Beschränkter Realisierungswettbewerb

Der neue Stadtgarten

Verkehrsinfrastrukturbauwerke werden in Ihrer Erscheinung von Anwohnern meist negativ konnotiert. Auch wenn deren Notwendigkeit noch Akzeptanz findet, werden die visuellen und immissionstechnischen Auswirkungen auf das Umfeld immer beklagt, und häufig bekämpft. Ist ein solches Bauwerk in einen Stadtbaukörper zu integrieren, ist mit äußerster Behutsamkeit vorzugehen. Im besten Falle lässt sich mit der Verlegung der Infrastruktur unter die Erde auf der Oberfläche ein neuer Freiraum für die Stadt erzeugen. So generiert die Anlage einer Tiefgarage unter dem Thomas-Wimmer-Ring, zwischen Isartorplatz und Maximilianstraße, einen neuen öffentlichen Freiraum mit dem Potential für reichen Baumbestand, vielfältig bepflanzten Grüninseln und interessanten Spazierwegen. Unter der grünen Oberfläche finden später auf drei Ebenen bis zu 530 Fahrzeuge Platz. Nach dem Bau wandelt sich das bisherige Straßenbegleitgrün zu einem üppigen Stadtgarten. 

Die Ein- und Ausfahrten der Tiefgarage werden zum skulpturalen Element des Freiraums und zum Erkennungszeichen des Gartens. Zugleich wird darauf geachtet, die Sichtachsen in Richtung Maximilianstraße und Isartor zu bewahren. Daher wird bewusst auf Bauwerke im Umfeld des begrünten Mittelstreifens verzichtet.

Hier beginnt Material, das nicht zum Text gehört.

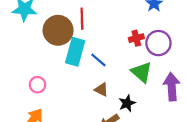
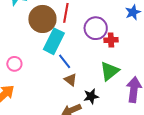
purple circle: (158, 43) -> (96, 28), moved
blue line: (98, 60) -> (65, 61), moved
green triangle: (142, 72) -> (110, 71), turned 30

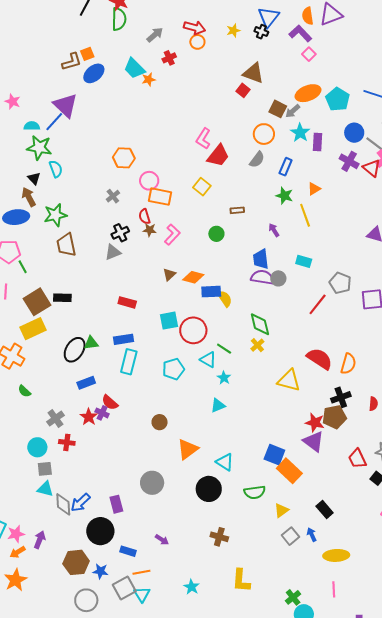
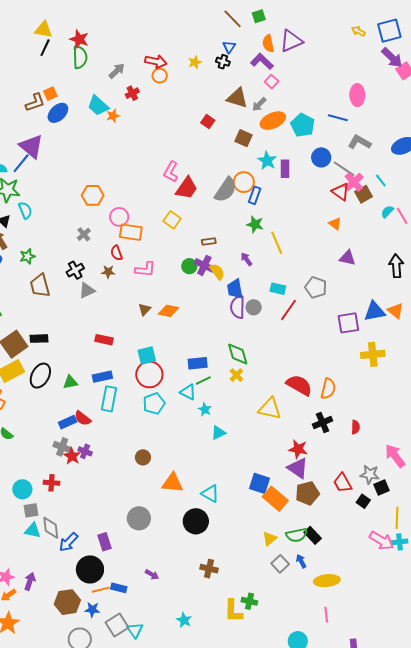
blue triangle: (268, 17) -> (229, 47), size x0.6
brown triangle: (253, 73) -> (237, 98), moved
gray arrow: (293, 111) -> (259, 104), moved
orange circle: (264, 134) -> (244, 182), moved
gray semicircle: (257, 160) -> (226, 190), size x1.5
purple cross: (349, 161) -> (204, 265), moved
orange triangle: (314, 189) -> (335, 224), moved, turned -48
green star: (55, 215) -> (27, 256), size x0.7
brown star: (150, 230) -> (108, 272), moved
black cross: (120, 233) -> (75, 270), moved
pink L-shape: (172, 235) -> (145, 269), turned 55
purple semicircle: (262, 277) -> (238, 307), turned -95
gray pentagon: (340, 283) -> (316, 287), moved
blue rectangle: (211, 292) -> (198, 363), moved
yellow semicircle: (225, 299) -> (217, 272), moved
red line: (318, 304) -> (289, 310), moved
red circle: (193, 330) -> (149, 374), moved
green line: (224, 349) -> (203, 380), turned -56
black ellipse: (75, 350) -> (40, 376), moved
red semicircle: (110, 402) -> (83, 418), moved
cyan triangle: (218, 405) -> (218, 433), moved
brown pentagon: (334, 417) -> (307, 493), moved
gray cross: (55, 419) -> (62, 447), moved, turned -30
orange triangle: (188, 449) -> (173, 483), turned 45
green semicircle: (255, 492) -> (297, 535), moved
gray diamond: (63, 504) -> (51, 528), moved
orange line: (141, 572) -> (101, 590), moved
green cross: (293, 597) -> (249, 601), moved, turned -35

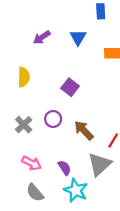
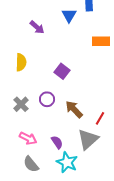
purple arrow: (42, 37) -> (37, 27), turned -105
blue triangle: (78, 37) -> (69, 15), moved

Das Gesamtkonzept prägen die geschwungenen Rampenbauwerke der Tiefgarage, deren Architektur eine skulpturale Antwort auf die Anforderung der Einhausungspflicht formuliert. Sowohl aus Fußgänger-, als auch aus Autofahrersicht stellen die sanft geschwungenen Bauwerke, die mit hellem Ziegelmauerwerk gestaltet sind, eine Reminiszenz an den Standort nahe des einstigen Burgfriedens dar. Mit begrünten Dächern sind die Einhausungen Teil des Stadtgartens und in der Durchfahrung für den Mobilisten spannendes Moment am Altstadtring. Die Garage, mit dieser signifikanten Architektur, ist tags und nachts gut auffindbar – Parksuchverkehr wird dadurch minimiert – und sie ist für Nutzer aus allen Richtungen bestens erreichbar. Oberirdisch genießen Fußgänger und Radfahrer jeweils eigene Bereiche, die auf ihre jeweiligen Mobilitätsansprüche zugeschnitten sind. 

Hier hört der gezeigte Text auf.